March 16, 2012
Similar to last week’s post on the varying cost dilemmas affecting the health care “ecosystem,” the reality of our nation’s health crisis continues to pose significant financial and care hurdles for healthcare providers and patients in particular. In light of rising health costs, a down economy and quickly changing insurance policies, providers and patients are not only increasingly faced with making difficult decisions that affect the physical care they either provide or receive, but the state of their financial health is in jeopardy as well. More details on this and other figures and insight released this week can be found below.
- The Wall Street Journal highlighted the financial challenges doctors in private practice around the country are facing, as insurers increasingly target the traditional fee for service payment system in their efforts to improve care and reduce medical costs. In the past few months, several large insurers have announced plans to reward “medical home” practices who not only meet certain quality goals, but also for taking steps to upgrade their equipment and integrate more coordinated care services into patient treatment plans. For many providers particularly those in smaller practices, the upfront costs of technological and staff improvements can be financially out-of-reach. The article pointed to Westminster Medical Clinic in Denver, CO, as an example – who turned a frighteningly low net profit of $29,261 last year.
- Equally as devastating, CNN reported on a new paper in the Annals of Family Medicine that projects the average family will face medical costs that are higher than their total income in less than 20 years. Though some experts say this estimate is an overstatement, medical costs have risen faster than inflation since the 1960's, and while the rates may be slowing, the growth is still occurring. With the implementation of the ACA, it is unclear what growth will be in the future as the authors of the paper cited the average annual increase in insurance premiums was 8%, between 2000 and 2009. Meanwhile, ACA supporters point to provisions in the act that are meant to slow or reverse the growth in spending - especially with the added emphasis on preventive care, which is supposed to reduce the need for expensive hospitalizations and emergency room visits.

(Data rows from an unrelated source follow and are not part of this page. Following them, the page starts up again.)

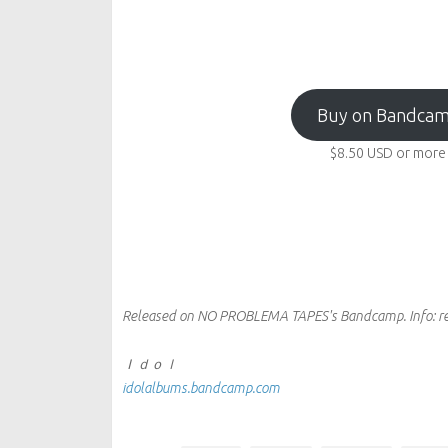
Buy on Bandca
$8.50
USD
or more
Released on NO PROBLEMA TAPES's Bandcamp.
Info:
r
Ｉｄｏｌ
idolalbums.bandcamp.com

- CNN Money also reported on the new Congressional Budget Office (CBO) estimates surrounding the Affordable Care Act (ACA). Though the government is now projected to spend $48 billion less to subsidize insurance coverage, CNN writes “the CBO now expects more people to be eligible for Medicaid and the Children's Health Insurance Program, increasing the government's costs by $168 billion compared to last year's estimates. The reason: higher unemployment projections and lower income expectations.” It’s estimated that the total number of uninsured will be reduced by 30 million people by 2016 while those covered by employer-based coverage will slowly decrease. The CBO has not released estimates for the entire ACA.
- Lastly, a New York Times blog post took a closer look at young doctors and equipping them to handle issues of cost and their desire to provide quality care for their patients. According to the blog post, “the patchwork of payment patterns that mark the American medical system makes it particularly difficult to teach young doctors. Net costs for treatments and medications vary depending on region, payer and even specific hospitals, so medical students and trainees often end up learning what is relevant only to their particular workplace.” To combat these issues, Dr. Neel Shah, a senior resident in obstetrics and gynecology at Brigham and Women’s Hospital in Boston, formed the nonprofit organization, Costs of Care, and has been collaborating with medical educators and health care economists at Harvard Medical School and at the Pritzker School of Medicine at the University of Chicago. Together, they’ve designed a series of videos and educational materials to help medical students and doctors-in-training learn to make clinical decisions that optimize both quality of care and cost. With support from the American Board of Internal Medicine, these educational modules, called the Teaching Value Project, could represent a significant breakthrough in how medical students learn how to consider the cost of care in their future practices.